Ramazan ayında uzun süreli açlık nedeniyle kan şekeri seviyelerinde belirgin düşüşler yaşandığını ifade eden Aslan, iftar öğününde hızlı bir şekilde besin alımıyla kan şekerinin ani yükselmesinin ardından yorgunluk ve ağırlık hissi yaşanabileceğini vurguladı. Bu durumun önüne geçmek için sahurun mutlaka yapılması gerektiğini belirten Aslan, sağlıklı bir beslenme düzeniyle vücudun ihtiyacı olan enerjinin sağlanması gerektiğini dile getirdi.
Aslan, "Ramazan boyunca sağlıklı bir beslenme programı hazırlayarak uzun süreli açlıktan sonra yavaş yavaş sindirilebilecek, sıvı tüketimini artıracak, az yağlı ve dengeli besinlerin tercih edilmesi önemlidir" dedi. Ayrıca, gün boyunca kaybedilen sıvının yerine konması gerektiğini ve özellikle sahurda su tüketiminin ihmal edilmemesi gerektiğini sözlerine ekledi.
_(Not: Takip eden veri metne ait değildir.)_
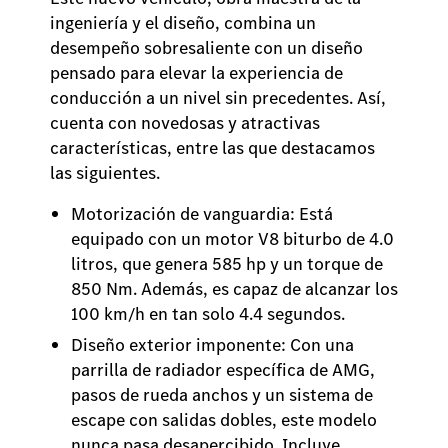
ingeniería y el diseño, combina un
desempeño sobresaliente con un diseño
pensado para elevar la experiencia de
conducción a un nivel sin precedentes. Así,
cuenta con novedosas y atractivas
características, entre las que destacamos
las siguientes.
Motorización de vanguardia: Está
equipado con un motor V8 biturbo de 4.0
litros, que genera 585 hp y un torque de
850 Nm. Además, es capaz de alcanzar los
100 km/h en tan solo 4.4 segundos.
Diseño exterior imponente: Con una
parrilla de radiador específica de AMG,
pasos de rueda anchos y un sistema de
escape con salidas dobles, este modelo
nunca pasa desapercibido. Incluye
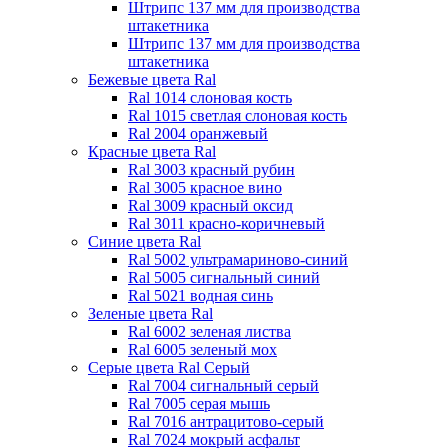
Штрипс 137 мм
для производства
штакетника
Штрипс 137 мм
для производства
штакетника
Бежевые цвета Ral
Ral 1014 слоновая кость
Ral 1015 светлая слоновая кость
Ral 2004 оранжевый
Красные цвета Ral
Ral 3003 красный рубин
Ral 3005 красное вино
Ral 3009 красный оксид
Ral 3011 красно-коричневый
Синие цвета Ral
Ral 5002 ультрамариново-синий
Ral 5005 сигнальный синий
Ral 5021 водная синь
Зеленые цвета Ral
Ral 6002 зеленая листва
Ral 6005 зеленый мох
Серые цвета Ral
Серый
Ral 7004 сигнальный серый
Ral 7005 серая мышь
Ral 7016 антрацитово-серый
Ral 7024 мокрый асфальт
Sahurda yenilecek yiyeceklerin de önemine değinen Aslan, hafif ve tok tutucu özellikte olan protein ve lif açısından zengin gıdaların tercih edilmesi gerektiğini belirtti. Bu kapsamda süt ürünleri, sebzeler ve meyvelerin sahur sofralarında bulunmasının önemine değinen Aslan, yağlı ve tuzlu yiyeceklerden uzak durulması gerektiğini söyledi.
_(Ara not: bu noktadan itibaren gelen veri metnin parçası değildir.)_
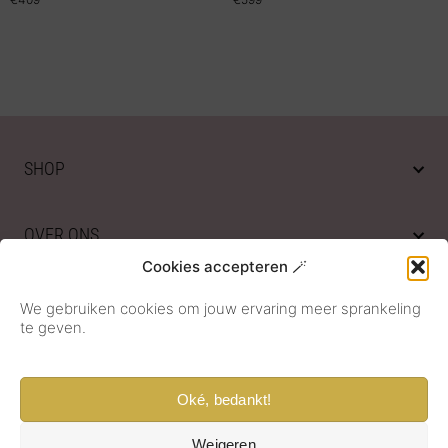
SHOP
OVER ONS
Cookies accepteren 🪄
KLANTENSERVICE
We gebruiken cookies om jouw ervaring meer sprankeling
te geven.
Oké, bedankt!
Weigeren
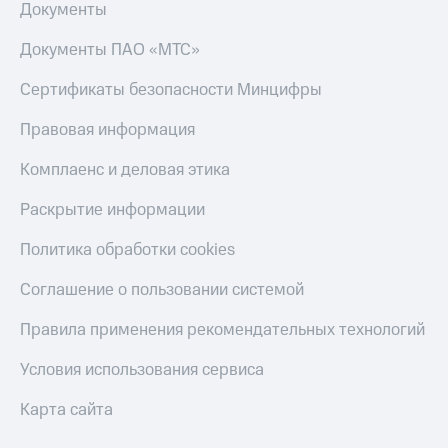
Документы
Документы ПАО «МТС»
Сертификаты безопасности Минцифры
Правовая информация
Комплаенс и деловая этика
Раскрытие информации
Политика обработки cookies
Соглашение о пользовании системой
Правила применения рекомендательных технологий
Условия использования сервиса
Карта сайта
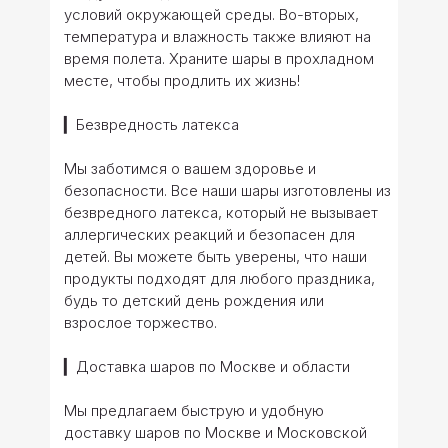
условий окружающей среды. Во-вторых,
температура и влажность также влияют на
время полета. Храните шары в прохладном
месте, чтобы продлить их жизнь!
▎Безвредность латекса
Мы заботимся о вашем здоровье и
безопасности. Все наши шары изготовлены из
безвредного латекса, который не вызывает
аллергических реакций и безопасен для
детей. Вы можете быть уверены, что наши
продукты подходят для любого праздника,
будь то детский день рождения или
взрослое торжество.
▎Доставка шаров по Москве и области
Мы предлагаем быструю и удобную
доставку шаров по Москве и Московской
Son olarak, sindirim problemlerini önlemek için yüksek lifli gıdaların tüketilmesi, bol sıvı alımı ve hafif yürüyüşlerin yapılmasının faydalı olacağını belirten Aslan, sağlıklı ve dengeli bir beslenme ile Ramazan ayını sorunsuz bir şekilde geçirmenin mümkün olduğunu ifade etti.